Oleh: Teuku Zulkhairi
SEBENARNYA hingga sejauh ini sudah cukup banyak tokoh-tokoh di negeri muslim “merapat” ke Israel. Tidak sedikit elit-elit dunia Islam yang diundang atau mengunjungi negeri zionis itu. Dan yang terbaru, seperti kita ketahui adalah kunjungan dari tokoh Indonesia, Yahya Cholil Staquf yang kebetulan saat ini menjabat sebagai anggota Dewan Pertimbangan Presiden.
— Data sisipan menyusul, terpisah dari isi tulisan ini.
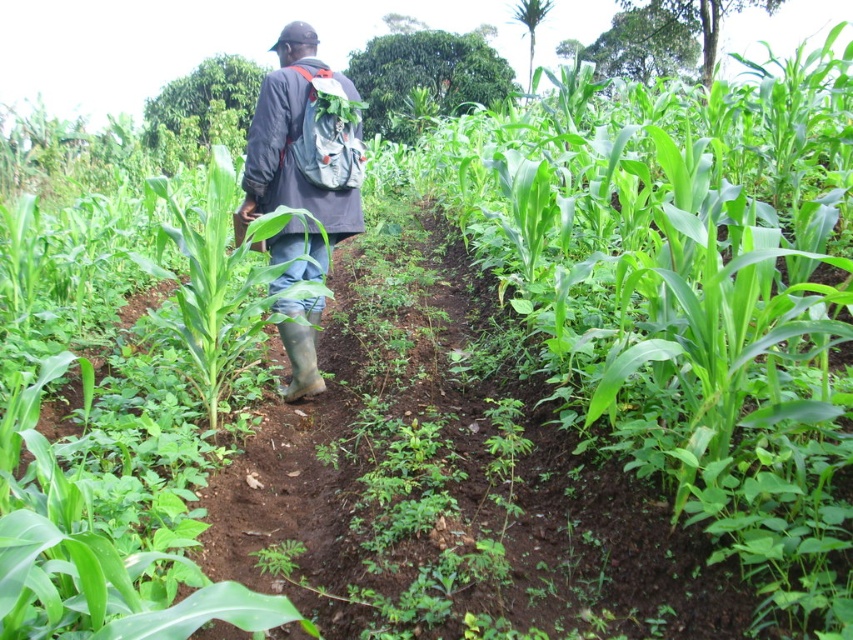 You are a farmer checking the growth of your crops. You notice the green leafy corn at center and the gray fabric backpack at center. Which object is bigger in size?

The green leafy corn at center is larger in size than the gray fabric backpack at center.

The farmer is standing at the point with coordinates (683, 292). Which object is located at that point?

The green leafy corn at center is located at the point with coordinates (683, 292).

You are a farmer standing in the field and want to check the height of the plants compared to your backpack. Which object is taller between the green leafy corn at center and the gray fabric backpack at center?

The green leafy corn at center is taller than the gray fabric backpack at center according to the description. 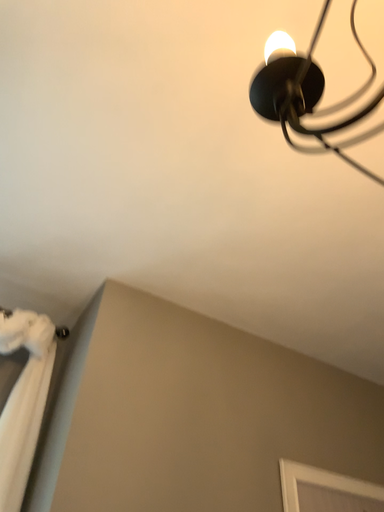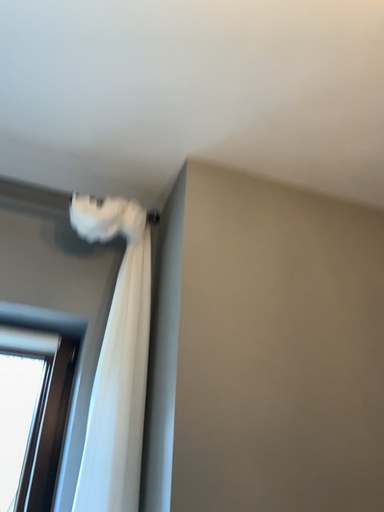 Question: How did the camera likely rotate when shooting the video?

Choices:
 (A) rotated left
 (B) rotated right

Answer: (A) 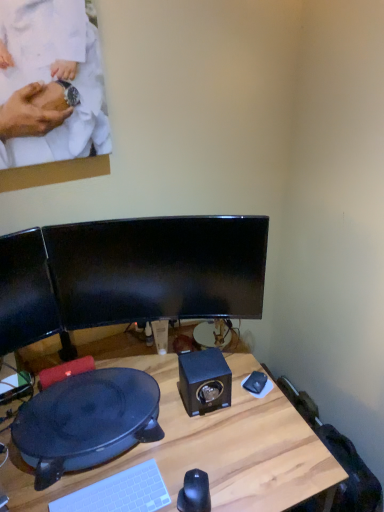 Question: Is black glossy mouse at lower center to the right of black matte speaker at center from the viewer's perspective?

Choices:
 (A) no
 (B) yes

Answer: (A)

Question: Can you confirm if black glossy mouse at lower center is smaller than black matte speaker at center?

Choices:
 (A) no
 (B) yes

Answer: (B)

Question: From the image's perspective, is black glossy mouse at lower center over black matte speaker at center?

Choices:
 (A) yes
 (B) no

Answer: (B)

Question: Is black glossy mouse at lower center taller than black matte speaker at center?

Choices:
 (A) no
 (B) yes

Answer: (A)

Question: Is black glossy mouse at lower center outside of black matte speaker at center?

Choices:
 (A) yes
 (B) no

Answer: (A)

Question: In the image, is black glossy monitor at center on the left side or the right side of black plastic wok at lower left?

Choices:
 (A) right
 (B) left

Answer: (A)

Question: From a real-world perspective, relative to black plastic wok at lower left, is black glossy monitor at center vertically above or below?

Choices:
 (A) below
 (B) above

Answer: (B)

Question: From the image's perspective, is black glossy monitor at center located above or below black plastic wok at lower left?

Choices:
 (A) below
 (B) above

Answer: (B)

Question: Is black glossy monitor at center taller or shorter than black plastic wok at lower left?

Choices:
 (A) short
 (B) tall

Answer: (B)

Question: Considering the positions of wooden desk at center and black plastic wok at lower left in the image, is wooden desk at center wider or thinner than black plastic wok at lower left?

Choices:
 (A) wide
 (B) thin

Answer: (A)

Question: Considering the positions of wooden desk at center and black plastic wok at lower left in the image, is wooden desk at center bigger or smaller than black plastic wok at lower left?

Choices:
 (A) small
 (B) big

Answer: (B)

Question: In the image, is wooden desk at center positioned in front of or behind black plastic wok at lower left?

Choices:
 (A) front
 (B) behind

Answer: (A)

Question: Considering the positions of wooden desk at center and black plastic wok at lower left in the image, is wooden desk at center taller or shorter than black plastic wok at lower left?

Choices:
 (A) short
 (B) tall

Answer: (B)

Question: Choose the correct answer: Is wooden desk at center inside black matte speaker at center or outside it?

Choices:
 (A) outside
 (B) inside

Answer: (A)

Question: From a real-world perspective, is wooden desk at center positioned above or below black matte speaker at center?

Choices:
 (A) above
 (B) below

Answer: (B) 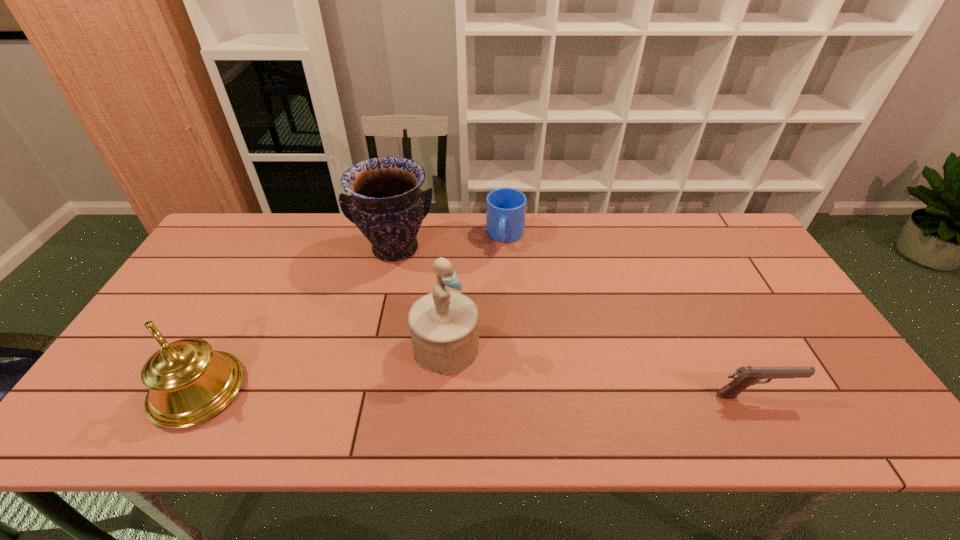 Locate an element on the screen. The image size is (960, 540). object located at the left edge is located at coordinates (189, 383).

This screenshot has width=960, height=540. In order to click on object that is at the right edge in this screenshot , I will do `click(745, 376)`.

I want to click on object present at the near left corner, so click(x=189, y=383).

The image size is (960, 540). In order to click on object located in the near right corner section of the desktop in this screenshot , I will do `click(745, 376)`.

Where is `vacant area at the far edge`? The image size is (960, 540). vacant area at the far edge is located at coordinates (420, 247).

The height and width of the screenshot is (540, 960). I want to click on vacant region at the near edge of the desktop, so click(x=695, y=383).

This screenshot has height=540, width=960. What are the coordinates of `free spot at the right edge of the desktop` in the screenshot? It's located at (802, 362).

You are a GUI agent. You are given a task and a screenshot of the screen. Output one action in this format:
    pyautogui.click(x=<x>, y=<y>)
    Task: Click on the vacant position at the far left corner of the desktop
    
    Given the screenshot: What is the action you would take?
    pyautogui.click(x=236, y=227)

In the image, there is a desktop. At what (x,y) coordinates should I click in order to perform the action: click on vacant space at the near right corner. Please return your answer as a coordinate pair (x, y). Looking at the image, I should click on (810, 387).

The width and height of the screenshot is (960, 540). I want to click on free space between the pistol and the pottery, so click(574, 322).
Di Timur Tengah sendiri, sudah bukan rahasia lagi banyak elit negara-negara Arab yang menjalin hubungan terang-terangan atau dalam sunyi dengan Israel, seperti para elit di UEA, Mesir dan lain-lain.
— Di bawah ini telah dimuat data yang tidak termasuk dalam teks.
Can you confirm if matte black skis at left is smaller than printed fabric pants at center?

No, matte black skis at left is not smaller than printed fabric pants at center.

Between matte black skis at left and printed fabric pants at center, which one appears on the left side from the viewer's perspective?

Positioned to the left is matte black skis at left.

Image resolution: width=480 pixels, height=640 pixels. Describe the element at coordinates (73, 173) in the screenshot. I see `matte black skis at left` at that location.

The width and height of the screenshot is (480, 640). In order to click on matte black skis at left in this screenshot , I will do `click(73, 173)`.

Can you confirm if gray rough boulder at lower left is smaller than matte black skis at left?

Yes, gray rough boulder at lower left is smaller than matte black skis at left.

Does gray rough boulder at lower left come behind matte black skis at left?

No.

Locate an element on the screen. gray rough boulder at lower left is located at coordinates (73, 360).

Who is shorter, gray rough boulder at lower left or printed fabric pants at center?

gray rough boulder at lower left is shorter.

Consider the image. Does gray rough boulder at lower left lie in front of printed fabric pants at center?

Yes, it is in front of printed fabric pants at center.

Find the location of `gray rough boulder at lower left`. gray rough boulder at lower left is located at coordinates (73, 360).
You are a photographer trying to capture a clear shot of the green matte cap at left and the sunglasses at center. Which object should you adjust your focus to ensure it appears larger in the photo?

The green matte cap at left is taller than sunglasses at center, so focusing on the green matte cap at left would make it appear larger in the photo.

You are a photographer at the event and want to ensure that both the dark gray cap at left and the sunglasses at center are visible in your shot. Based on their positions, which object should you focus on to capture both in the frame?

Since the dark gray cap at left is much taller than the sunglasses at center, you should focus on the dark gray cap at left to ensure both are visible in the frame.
Di Mesir, setelah As-Sisi mengkudeta Muhammad Mursi, presiden pertama Mesir yang terpilih secara demokratis, lalu setelah itu kita menyaksikan video-video kunjungan menterinya As-Sisi ke Israel. Pada titik ini, maka janganlah heran jika sampai saat ini Palestina masih terjajah. Sebab, kiri, kanan, depan dan belakang Palestina, mereka adalah kawannya Israel. Mereka lebih nyaman mendukung Israel, atau setidaknya diam atas apa yang Israel lakukan ketimbang menentang.
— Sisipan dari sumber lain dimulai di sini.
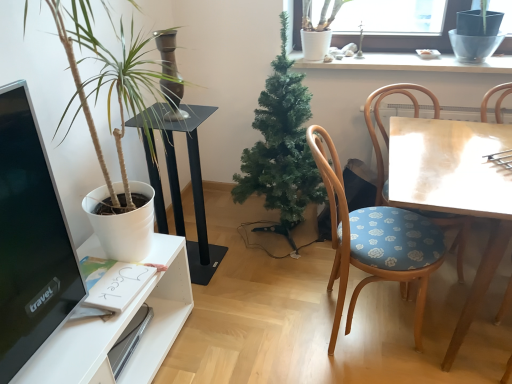 Question: From a real-world perspective, is white ceramic vase at upper center physically above black glass table at center?

Choices:
 (A) yes
 (B) no

Answer: (A)

Question: From the image's perspective, does white ceramic vase at upper center appear higher than black glass table at center?

Choices:
 (A) no
 (B) yes

Answer: (B)

Question: Is white ceramic vase at upper center further to camera compared to black glass table at center?

Choices:
 (A) yes
 (B) no

Answer: (A)

Question: Is white ceramic vase at upper center next to black glass table at center and touching it?

Choices:
 (A) no
 (B) yes

Answer: (A)

Question: From a real-world perspective, is white ceramic vase at upper center below black glass table at center?

Choices:
 (A) yes
 (B) no

Answer: (B)

Question: Is white ceramic vase at upper center far away from black glass table at center?

Choices:
 (A) no
 (B) yes

Answer: (A)

Question: Considering the relative sizes of black glass table at center and wooden chair with blue floral cushion at right, positioned as the first chair in left-to-right order, in the image provided, is black glass table at center thinner than wooden chair with blue floral cushion at right, positioned as the first chair in left-to-right order,?

Choices:
 (A) yes
 (B) no

Answer: (A)

Question: From a real-world perspective, is black glass table at center physically below wooden chair with blue floral cushion at right, arranged as the second chair when viewed from the right?

Choices:
 (A) yes
 (B) no

Answer: (A)

Question: Does black glass table at center lie behind wooden chair with blue floral cushion at right, positioned as the first chair in left-to-right order?

Choices:
 (A) no
 (B) yes

Answer: (B)

Question: Can you confirm if black glass table at center is bigger than wooden chair with blue floral cushion at right, arranged as the second chair when viewed from the right?

Choices:
 (A) no
 (B) yes

Answer: (A)

Question: Considering the relative sizes of black glass table at center and wooden chair with blue floral cushion at right, positioned as the first chair in left-to-right order, in the image provided, is black glass table at center smaller than wooden chair with blue floral cushion at right, positioned as the first chair in left-to-right order,?

Choices:
 (A) no
 (B) yes

Answer: (B)

Question: Does black glass table at center have a lesser height compared to wooden chair with blue floral cushion at right, arranged as the second chair when viewed from the right?

Choices:
 (A) yes
 (B) no

Answer: (A)

Question: Is wooden chair with floral cushion at right, placed as the first chair when sorted from right to left, located outside wooden table at right?

Choices:
 (A) no
 (B) yes

Answer: (A) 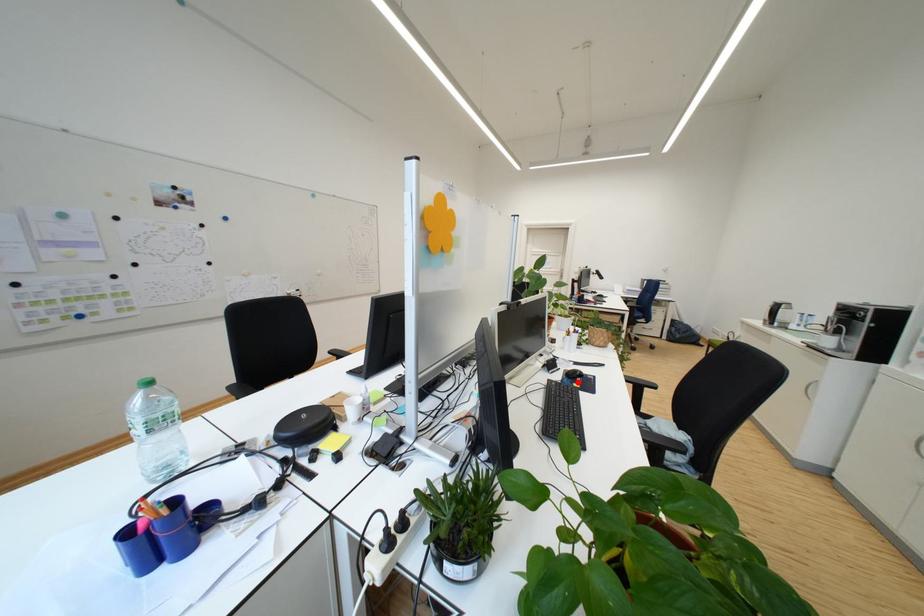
Merapat ke Israel berarti merapat ke Amerika Serikat sebagai “penguasa” dunia saat ini. Merapat ke Israel berarti akan meraih “syurga dunia”. Sementara itu, mendukung Palestina maka akan beresiko dimusuhi, diperangi, dikucilkan atau dikriminalisasi. Itu berat, kecuali bagi orang-orang mukmin. Ada semacam kepercayaan di tengah para para pembesar dunia Islam, bahwa jika ingin mendapatkan “kekuasaan dunia”, maka mesti menjadi jongos Israel. Ini misalnya yang dilakukan As-Sisi di Mesir, seperti dijelaskan di awal. Jika tidak mau menjadi jongos mereka, maka pemerintahannya akan dikudeta oleh pion-pionnya, seperti yang menimpa pemerintahan Erdogan di Turki. Meski alhamdulillah, kudeta terakhir ini berhasil digagalkan rakyat Turki dengan izin Allah.
Lalu bagaimana dengan kunjungan salah satu tokoh muslim Indonesia ke Israel beberapa waktu lalu? Bagaimana kita melihat persoalan ini secara kritis? Sebab, para pendiri bangsa Indonesia telah sangat jelas menempatkan posisi Indonesia dalam isu Palestina, yaitu menentang penjajahan Israel. Artinya, sampai saat ini Indonesia masih memandang Israel sebagai penjajah. Jadi, beramah-tamah dengan Israel berarti berteman dengan penjajah bukan?
Pertama, mari kita lihat respon Yahudi yang ditunjukkan langsung oleh Perdana Menteri Israel, Benjamin Netanyahu melalui cuitan akun Twitternya. Sembari mengupload foto-foto bersama Yahya Cholil Staquf, Netanyahu menulis “I’am Very Happy” (saya sangat senang). Jadi, sebagai pimpinan Yahudi Israel, Netanyahu jelas sangat senang atas kunjungan tersebut.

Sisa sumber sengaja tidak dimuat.